◆ Assigned task ◆
Repeat each entry below exactly.

◆ Source information ◆
--- START ---

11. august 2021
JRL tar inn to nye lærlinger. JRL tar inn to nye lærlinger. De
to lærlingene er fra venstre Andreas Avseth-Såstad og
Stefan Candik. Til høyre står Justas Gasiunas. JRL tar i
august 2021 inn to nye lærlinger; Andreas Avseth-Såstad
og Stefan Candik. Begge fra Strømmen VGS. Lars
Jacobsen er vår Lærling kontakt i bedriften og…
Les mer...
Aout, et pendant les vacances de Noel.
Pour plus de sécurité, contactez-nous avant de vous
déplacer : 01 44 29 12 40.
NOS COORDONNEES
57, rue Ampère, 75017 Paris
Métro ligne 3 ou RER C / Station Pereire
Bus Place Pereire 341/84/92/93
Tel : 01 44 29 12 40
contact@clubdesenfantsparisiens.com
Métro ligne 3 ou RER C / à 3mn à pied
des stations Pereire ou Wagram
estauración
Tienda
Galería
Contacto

--- END ---

◆ Solution to the problem ◆
11. august 2021
JRL tar inn to nye lærlinger. JRL tar inn to nye lærlinger. De
to lærlingene er fra venstre Andreas Avseth-Såstad og
Stefan Candik. Til høyre står Justas Gasiunas. JRL tar i
august 2021 inn to nye lærlinger; Andreas Avseth-Såstad
og Stefan Candik. Begge fra Strømmen VGS. Lars
Jacobsen er vår Lærling kontakt i bedriften og…
Les mer...
Aout, et pendant les vacances de Noel.
Pour plus de sécurité, contactez-nous avant de vous
déplacer : 01 44 29 12 40.
NOS COORDONNEES
57, rue Ampère, 75017 Paris
Métro ligne 3 ou RER C / Station Pereire
Bus Place Pereire 341/84/92/93
Tel : 01 44 29 12 40
contact@clubdesenfantsparisiens.com
Métro ligne 3 ou RER C / à 3mn à pied
des stations Pereire ou Wagram
estauración
Tienda
Galería
Contacto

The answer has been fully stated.